After applying the LC/DAD method and confirming the
impurity peak at RRT 0.6, the analytical method was modified for
LC/MS and LC/MS/MS analysis by replacing phosphoric acid with
formic acid. In this way, it was aimed to detect the molecule in
the LC/MS system (Figure 4). The m/z value of molecular peak for
Levothyroxine Sodium and RRT 0.6 impurity are 777.6943 Da and
1101.7990 Da respectively in positive ESI mode (Table 7). Mass
spectra of Levothyroxine and RRT 0.6 impurity are presented
Figure 3 & 5. Potential molecular formulas were obtained from
HRMS results which contain C, H, N, O, I (Table 8).
To increase the sensitivity of the method and make a more
accurate identification for impurity, the molecular mass for RRT
0.6 impurity was fragmented with collision energy. Therefore,
the mass transitions were monitored as a result of different
collision energy voltage which is presented in Figure 6 & 7. While
the collision energy was applied 20V, the highest abundance
fragments were 921.7353 and 1083.7877; the collision energy
was applied 80V, they were 743.6885 and 615.7760.
The highest abundance fragments obtained from MS/
MS analysis were fragmented one more time for accurate
identification.

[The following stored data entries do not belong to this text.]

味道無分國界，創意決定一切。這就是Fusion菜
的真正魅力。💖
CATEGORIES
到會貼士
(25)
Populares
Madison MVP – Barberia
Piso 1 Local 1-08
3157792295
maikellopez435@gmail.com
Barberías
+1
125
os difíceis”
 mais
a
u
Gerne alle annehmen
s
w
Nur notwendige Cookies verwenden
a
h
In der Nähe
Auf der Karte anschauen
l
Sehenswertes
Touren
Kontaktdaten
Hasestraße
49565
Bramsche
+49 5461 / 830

The unknown RRT 0.6 impurity was analyzed by
MS/MS/MS which method described in Table 4. The MS/MS/MS
spectra of the impurity were presented in Figure 8-11.
As a result of HRMS/MS and MS/MS/MS analysis for RRT
0.6 unknown impurity, the potential molecular formulas of
fragmentation ions were presented in detail in Figure 12. A
summary showing the molecular structures and transitions of
fragments that may occur in HRMS/MS and MS/MS/MS analysis
were presented in Figure 13.
When all the studies were summarized, an impurity was
detected in the LC/DAD system. After being detected again in
the LC/MS system, the substance had a fragmentation in the LC/
MS/MS system and the m/z ratio of the impurity was obtained.

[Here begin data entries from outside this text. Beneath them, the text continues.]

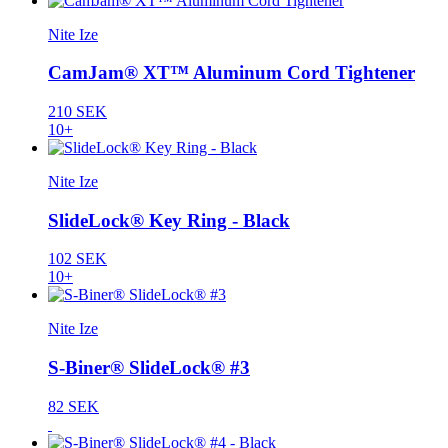
Nite Ize
CamJam® XT™ Aluminum Cord Tightener
210 SEK
10+
Nite Ize
SlideLock® Key Ring - Black
102 SEK
10+
Nite Ize
S-Biner® SlideLock® #3
82 SEK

At the end of these studies, MS/MS/MS system was used to make
a more precise cutting and to obtain system precision. Molecular
mass for impurity was obtained as 1101.7923 m/z with the help
of the MS systems. Because of the formation of the lactose adduct
via Maillard reaction appears to be a general observation for all
levothyroxine formulations containing lactose as an excipient,
the unknown impurity was predicted to be a structure formed by
Levothyroxine sodium with lactose. According to impurity results,the degradation (Figure 14) product RRT 0.6 was detected in all
tested drug products (Levothyroxine Sodium 100μg Tablet, 10 day
50°C, Levothyroxine Sodium 100μg tablet, 3 day 50°C) containing
lactose as inactive ingredient (filler). This indirectly supports
the proposed structure of the levothyroxine lactose adduct.

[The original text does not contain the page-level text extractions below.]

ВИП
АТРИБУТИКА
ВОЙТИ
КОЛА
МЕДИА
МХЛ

Also, RRT 0.6 impurity was defined as Lactose adduct because it
chromatographically overlaps the Lactose adduct from different
suppliers and the MS structure also matches the Lactose adduct
(Puritan and Simsons). Considering all the studies conducted,
the chromatographic results obtained from stress studies, the
structure definitions and predictions obtained from MS studies
prove that the impurity RRT 0.6 in our Levothyroxine Sodium
100μg tablet product was lactose-based.